3. Paul asks them, "Tell me, you who want to live under the law, do you know what the law actually says?"

a. Under the influence of the false teachers (the Judaizers), the Galatians wanted to live under the law. Paul wanted to turn them back to accepting salvation by grace alone.

b. He confronted them directly by saying, “Do you know what the law really says?”

c. The Galatian believers, most of them not from a Jewish background and thus with little more than an elementary understanding of the Jewish law, may have answered an indignant “yes.”

d. Hopefully they would have halted long enough to realize the impossible standards under which they were placing themselves (Barton B. Bruce et al., Life Application New Testament Commentary, 784).

e. Like the rest of us, they thought their way was better than God's.

4. So Paul reminds them of what the Scripture teaches. He says, "The Scriptures say that Abraham had two sons, one from his slave-wife and one from his freeborn wife."
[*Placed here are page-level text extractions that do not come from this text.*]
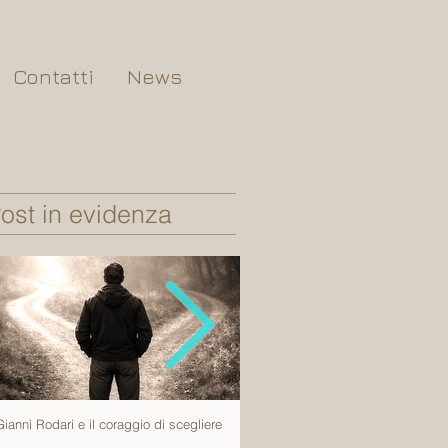
Contatti
News
ost in evidenza
Gianni Rodari e il coraggio di scegliere
Tutto succede una volta sola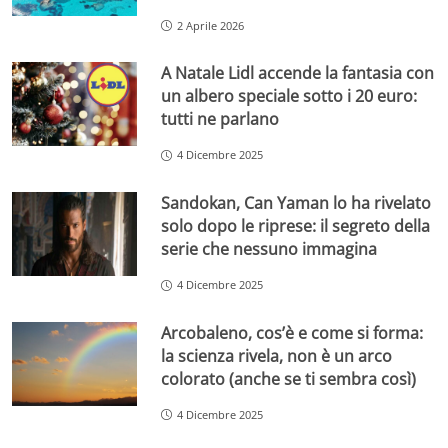
2 Aprile 2026
A Natale Lidl accende la fantasia con
un albero speciale sotto i 20 euro:
tutti ne parlano
4 Dicembre 2025
Sandokan, Can Yaman lo ha rivelato
solo dopo le riprese: il segreto della
serie che nessuno immagina
4 Dicembre 2025
Arcobaleno, cos’è e come si forma:
la scienza rivela, non è un arco
colorato (anche se ti sembra così)
4 Dicembre 2025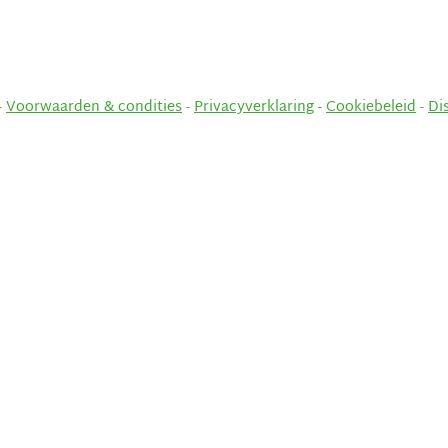
-
Voorwaarden & condities
-
Privacyverklaring
-
Cookiebeleid
-
Di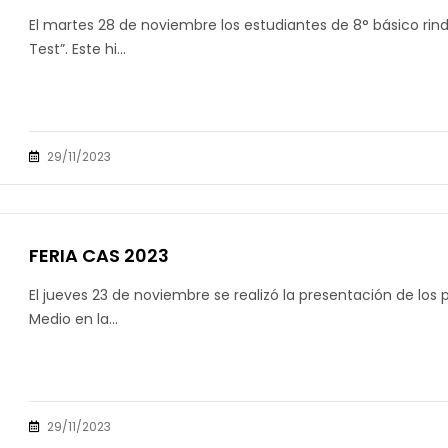
El martes 28 de noviembre los estudiantes de 8° básico rin
Test”. Este hi...
29/11/2023
FERIA CAS 2023
El jueves 23 de noviembre se realizó la presentación de los p
Medio en la...
29/11/2023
a. Paul alludes here to texts in Genesis 16, 21, and 25. There we learn that Sarah's frustration over not having children led her to encourage Abraham to have children through her servant, Hagar, a custom that was apparently acceptable at that time.
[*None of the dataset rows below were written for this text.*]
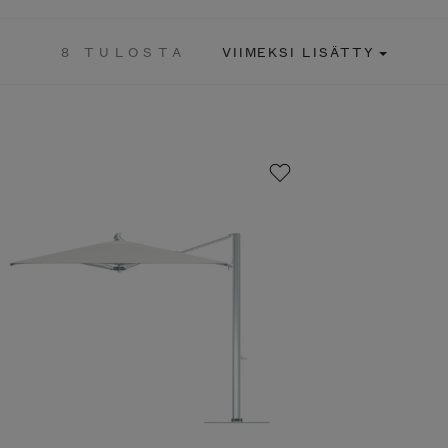
8 TULOSTA
VIIMEKSI LISÄTTY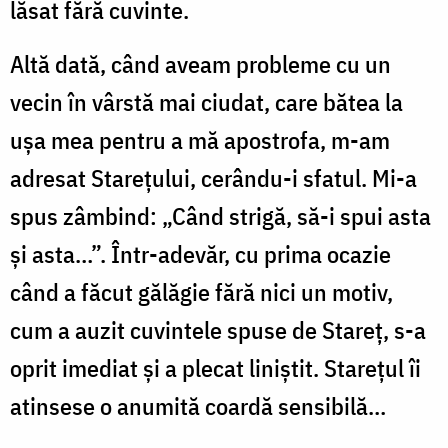
lăsat fără cuvinte.
Altă dată, când aveam probleme cu un
vecin în vârstă mai ciudat, care bătea la
uşa mea pentru a mă apostrofa, m-am
adresat Stareţului, cerându-i sfatul. Mi-a
spus zâmbind: „Când strigă, să-i spui asta
şi asta…”. Într-adevăr, cu prima ocazie
când a făcut gălăgie fără nici un motiv,
cum a auzit cuvintele spuse de Stareţ, s-a
oprit imediat şi a plecat liniştit. Stareţul îi
atinsese o anumită coardă sensibilă…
b. She had a son named Ishmael, but Hagar herself became disrespectful of Sarah; so, Sarah punished her.

c. Hagar fled Sarah's anger, though she eventually returned. Ishmael, as promised by God, was disliked by the descendants of Sarah, departed from living with them, lived in the wilderness of Beersheba and Pharan, and eventually became the head of the Arabs (McKnight, The NIV Application Commentary – Galatians,230).

d. Throughout the analogy, all distinctions between the two sons are based on the fact that they had two different mothers, not on the fact that they had a common father, Abraham.

e. The heritage of the line through one mother is lostness and bondage, and the heritage of the line through the other mother is salvation and freedom (MacArthur, MacArthur New Testament Commentary – Galatians, 124).

f. Hmm...Our way brings bondage and God's way brings freedom. Remember that one!

5. Paul continues his argument by saying, "The son of the slave-wife was born in a human attempt to bring about the fulfillment of God’s promise. But the son of the freeborn wife was born as God’s own fulfillment of his promise."

a. The birth of that son, whose name was Ishmael, was by human attempt, not because it was physical but because the scheme for his conception, devised by Sarah and carried out by Abraham, was motivated by purely selfish desires and fulfilled by purely human means.

b. The birth of Isaac, however, the son by the freeborn wife Sarah, was through the promise.

c. His conception was supernatural, not in the sense that he was conceived directly by the Holy Spirit, as Jesus was, but that the Holy Spirit miraculously enabled Abraham and Sarah to produce a child after she was far past normal childbearing age and had been barren all her life (MacArthur, 124).